WORK INSTRUCTIONS:
Every picture is to be removed, and all the data is to be copied exactly.

------------------------

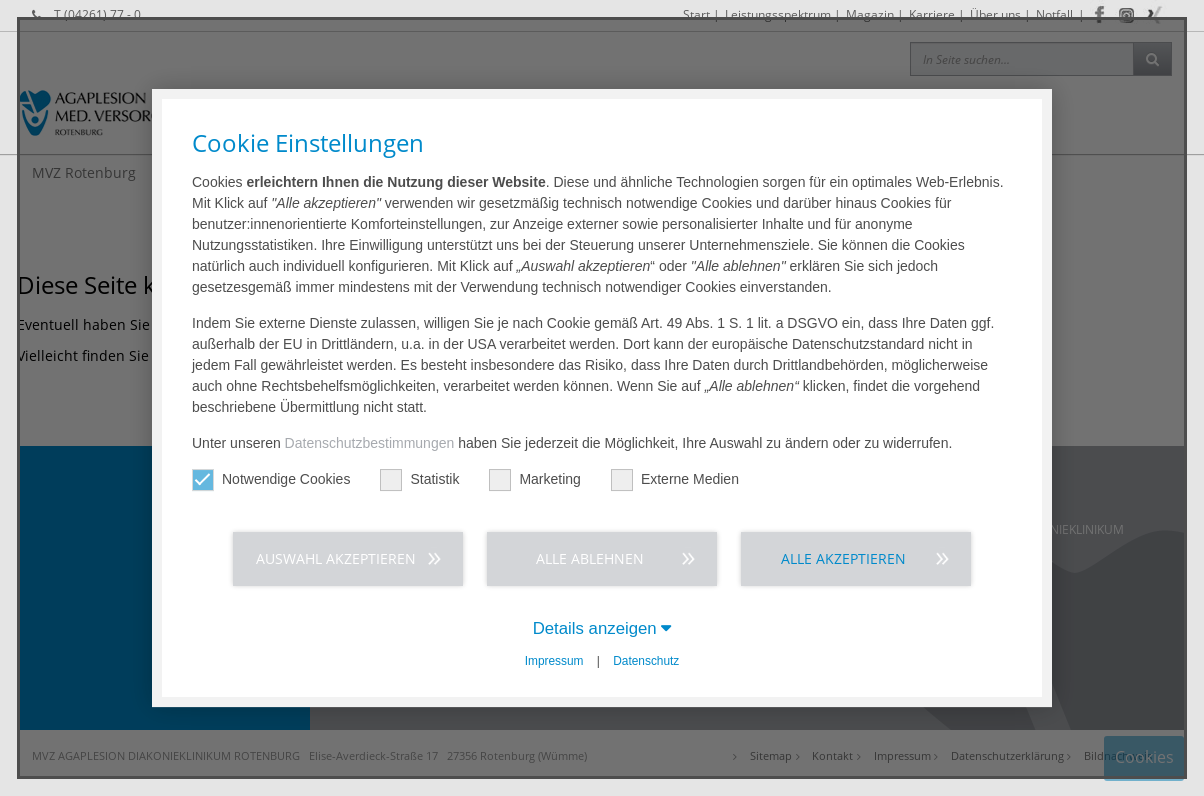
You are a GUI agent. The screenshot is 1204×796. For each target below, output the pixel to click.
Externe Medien (675, 479)
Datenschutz (646, 661)
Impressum (554, 661)
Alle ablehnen (590, 558)
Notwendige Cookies (271, 479)
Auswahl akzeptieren (336, 558)
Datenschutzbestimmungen (370, 443)
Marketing (534, 479)
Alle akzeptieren (843, 558)
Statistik (419, 479)
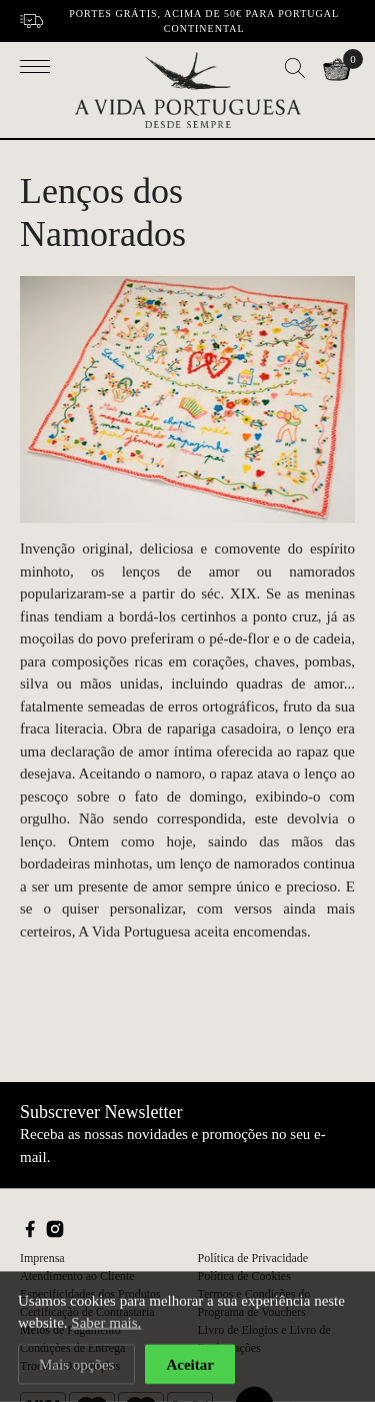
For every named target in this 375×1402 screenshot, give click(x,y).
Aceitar (189, 1365)
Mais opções (76, 1365)
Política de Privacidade (253, 1258)
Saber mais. (106, 1324)
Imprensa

------------------------

ANSWER TO THIS PROBLEM:
You are a GUI agent. The screenshot is 1204×796. For each target below, output the pixel to click.
Externe Medien (675, 479)
Datenschutz (646, 661)
Impressum (554, 661)
Alle ablehnen (590, 558)
Notwendige Cookies (271, 479)
Auswahl akzeptieren (336, 558)
Datenschutzbestimmungen (370, 443)
Marketing (534, 479)
Alle akzeptieren (843, 558)
Statistik (419, 479)
For every named target in this 375×1402 screenshot, give click(x,y).
Aceitar (189, 1365)
Mais opções (76, 1365)
Política de Privacidade (253, 1258)
Saber mais. (106, 1324)
Imprensa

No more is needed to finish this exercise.